**ACTIVITY**.
The expected output is exactly the lines below, starting at the line with "δικό σας σταθμό ποιότητας αέρα;" and ending at the line with "la région Auvergne-Rhône-Alpes", both included; no other line belongs in it.

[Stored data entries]
☆ ☆ ☆ ☆

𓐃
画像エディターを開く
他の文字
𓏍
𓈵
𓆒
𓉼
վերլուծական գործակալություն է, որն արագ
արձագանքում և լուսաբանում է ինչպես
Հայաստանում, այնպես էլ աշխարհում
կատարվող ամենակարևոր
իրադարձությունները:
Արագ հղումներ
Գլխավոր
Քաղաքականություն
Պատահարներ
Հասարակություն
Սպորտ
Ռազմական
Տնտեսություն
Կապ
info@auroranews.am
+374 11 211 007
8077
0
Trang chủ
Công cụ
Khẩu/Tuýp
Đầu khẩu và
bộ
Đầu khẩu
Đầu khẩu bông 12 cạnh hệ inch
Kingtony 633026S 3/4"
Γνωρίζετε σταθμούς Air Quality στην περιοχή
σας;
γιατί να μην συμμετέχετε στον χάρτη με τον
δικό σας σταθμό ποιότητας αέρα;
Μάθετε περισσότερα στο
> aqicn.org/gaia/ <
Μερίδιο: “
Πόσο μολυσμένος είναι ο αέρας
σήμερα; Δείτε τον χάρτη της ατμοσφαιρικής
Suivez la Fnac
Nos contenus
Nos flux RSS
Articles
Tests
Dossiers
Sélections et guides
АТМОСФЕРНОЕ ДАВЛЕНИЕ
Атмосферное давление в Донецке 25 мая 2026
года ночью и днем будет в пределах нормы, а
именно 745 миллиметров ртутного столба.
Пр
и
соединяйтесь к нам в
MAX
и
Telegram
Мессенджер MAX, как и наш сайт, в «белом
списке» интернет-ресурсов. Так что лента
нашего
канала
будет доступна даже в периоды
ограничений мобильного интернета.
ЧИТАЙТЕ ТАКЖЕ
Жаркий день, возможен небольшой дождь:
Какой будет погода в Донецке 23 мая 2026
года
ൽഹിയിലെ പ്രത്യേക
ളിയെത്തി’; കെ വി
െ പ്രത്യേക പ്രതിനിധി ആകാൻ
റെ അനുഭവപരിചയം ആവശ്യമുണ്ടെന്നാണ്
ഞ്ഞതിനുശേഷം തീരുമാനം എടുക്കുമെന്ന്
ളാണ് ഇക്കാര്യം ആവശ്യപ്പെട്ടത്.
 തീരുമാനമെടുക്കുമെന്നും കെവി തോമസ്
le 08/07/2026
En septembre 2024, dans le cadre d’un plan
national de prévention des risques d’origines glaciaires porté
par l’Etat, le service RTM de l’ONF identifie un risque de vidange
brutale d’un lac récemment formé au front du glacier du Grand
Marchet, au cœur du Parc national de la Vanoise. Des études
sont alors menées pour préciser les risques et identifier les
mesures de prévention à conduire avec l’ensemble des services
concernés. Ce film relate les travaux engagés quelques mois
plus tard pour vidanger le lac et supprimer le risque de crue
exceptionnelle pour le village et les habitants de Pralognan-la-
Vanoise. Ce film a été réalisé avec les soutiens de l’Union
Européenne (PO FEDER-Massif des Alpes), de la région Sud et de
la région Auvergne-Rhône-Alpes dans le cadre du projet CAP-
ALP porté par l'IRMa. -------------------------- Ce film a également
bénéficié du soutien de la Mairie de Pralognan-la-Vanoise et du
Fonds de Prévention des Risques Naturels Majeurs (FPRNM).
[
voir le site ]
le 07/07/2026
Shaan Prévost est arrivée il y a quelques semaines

☆ ☆ ☆ ☆

**SOLUTION TO THIS EXERCISE**.
δικό σας σταθμό ποιότητας αέρα;
Μάθετε περισσότερα στο
> aqicn.org/gaia/ <
Μερίδιο: “
Πόσο μολυσμένος είναι ο αέρας
σήμερα; Δείτε τον χάρτη της ατμοσφαιρικής
Suivez la Fnac
Nos contenus
Nos flux RSS
Articles
Tests
Dossiers
Sélections et guides
АТМОСФЕРНОЕ ДАВЛЕНИЕ
Атмосферное давление в Донецке 25 мая 2026
года ночью и днем будет в пределах нормы, а
именно 745 миллиметров ртутного столба.
Пр
и
соединяйтесь к нам в
MAX
и
Telegram
Мессенджер MAX, как и наш сайт, в «белом
списке» интернет-ресурсов. Так что лента
нашего
канала
будет доступна даже в периоды
ограничений мобильного интернета.
ЧИТАЙТЕ ТАКЖЕ
Жаркий день, возможен небольшой дождь:
Какой будет погода в Донецке 23 мая 2026
года
ൽഹിയിലെ പ്രത്യേക
ളിയെത്തി’; കെ വി
െ പ്രത്യേക പ്രതിനിധി ആകാൻ
റെ അനുഭവപരിചയം ആവശ്യമുണ്ടെന്നാണ്
ഞ്ഞതിനുശേഷം തീരുമാനം എടുക്കുമെന്ന്
ളാണ് ഇക്കാര്യം ആവശ്യപ്പെട്ടത്.
 തീരുമാനമെടുക്കുമെന്നും കെവി തോമസ്
le 08/07/2026
En septembre 2024, dans le cadre d’un plan
national de prévention des risques d’origines glaciaires porté
par l’Etat, le service RTM de l’ONF identifie un risque de vidange
brutale d’un lac récemment formé au front du glacier du Grand
Marchet, au cœur du Parc national de la Vanoise. Des études
sont alors menées pour préciser les risques et identifier les
mesures de prévention à conduire avec l’ensemble des services
concernés. Ce film relate les travaux engagés quelques mois
plus tard pour vidanger le lac et supprimer le risque de crue
exceptionnelle pour le village et les habitants de Pralognan-la-
Vanoise. Ce film a été réalisé avec les soutiens de l’Union
Européenne (PO FEDER-Massif des Alpes), de la région Sud et de
la région Auvergne-Rhône-Alpes dans le cadre du projet CAP-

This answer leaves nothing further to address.